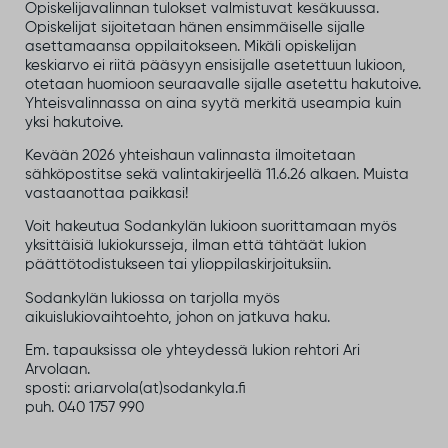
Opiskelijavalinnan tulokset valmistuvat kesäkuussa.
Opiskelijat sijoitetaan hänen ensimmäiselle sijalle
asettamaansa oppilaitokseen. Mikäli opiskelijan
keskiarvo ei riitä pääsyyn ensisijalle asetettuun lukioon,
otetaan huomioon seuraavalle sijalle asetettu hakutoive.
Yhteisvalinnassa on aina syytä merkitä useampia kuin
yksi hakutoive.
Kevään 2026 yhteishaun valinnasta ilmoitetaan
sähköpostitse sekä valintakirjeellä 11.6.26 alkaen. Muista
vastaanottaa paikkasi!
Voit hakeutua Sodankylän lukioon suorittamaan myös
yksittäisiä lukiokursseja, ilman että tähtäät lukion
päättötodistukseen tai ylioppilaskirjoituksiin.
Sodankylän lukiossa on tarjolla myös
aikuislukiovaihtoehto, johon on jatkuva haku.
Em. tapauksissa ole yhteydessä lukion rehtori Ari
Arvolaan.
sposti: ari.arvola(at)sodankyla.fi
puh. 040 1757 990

==

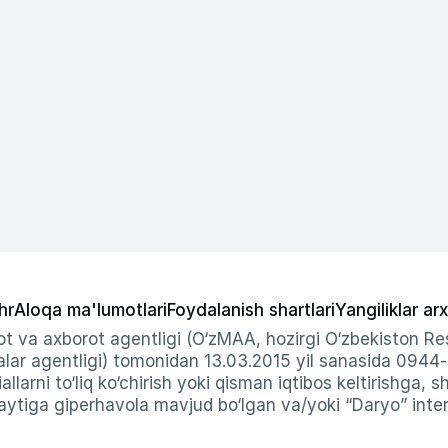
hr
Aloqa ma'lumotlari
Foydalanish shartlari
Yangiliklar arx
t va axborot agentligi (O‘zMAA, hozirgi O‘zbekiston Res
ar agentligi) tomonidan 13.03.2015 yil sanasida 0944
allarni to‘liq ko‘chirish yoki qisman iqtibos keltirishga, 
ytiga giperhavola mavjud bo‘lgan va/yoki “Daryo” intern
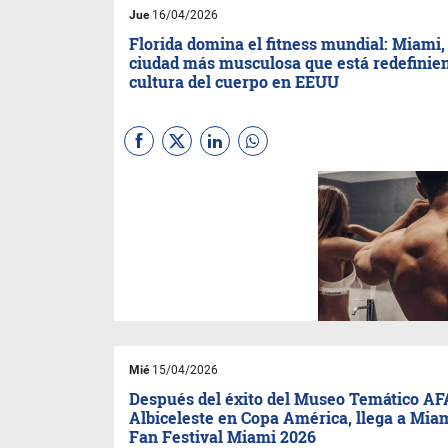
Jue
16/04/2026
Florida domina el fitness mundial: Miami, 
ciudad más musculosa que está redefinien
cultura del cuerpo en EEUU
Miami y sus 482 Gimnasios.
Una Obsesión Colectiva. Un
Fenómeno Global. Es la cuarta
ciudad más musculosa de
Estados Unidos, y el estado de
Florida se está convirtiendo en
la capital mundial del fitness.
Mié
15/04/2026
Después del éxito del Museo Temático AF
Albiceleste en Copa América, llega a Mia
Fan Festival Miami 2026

--

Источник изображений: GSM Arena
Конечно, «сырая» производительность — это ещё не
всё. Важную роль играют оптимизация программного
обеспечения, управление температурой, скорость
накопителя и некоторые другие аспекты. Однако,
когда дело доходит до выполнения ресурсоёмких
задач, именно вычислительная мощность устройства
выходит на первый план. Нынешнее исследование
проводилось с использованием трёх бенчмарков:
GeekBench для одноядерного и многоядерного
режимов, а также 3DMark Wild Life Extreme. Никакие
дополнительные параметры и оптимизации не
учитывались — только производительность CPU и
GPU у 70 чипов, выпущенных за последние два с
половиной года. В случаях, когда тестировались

> **Assignment**
Give back, unchanged, the run of lines in the listing above that begins at the line containing "Sodankylän lukiossa on tarjolla myös" and ends at the line containing "puh. 040 1757 990", both included.

> **Solved exercise**
Sodankylän lukiossa on tarjolla myös
aikuislukiovaihtoehto, johon on jatkuva haku.
Em. tapauksissa ole yhteydessä lukion rehtori Ari
Arvolaan.
sposti: ari.arvola(at)sodankyla.fi
puh. 040 1757 990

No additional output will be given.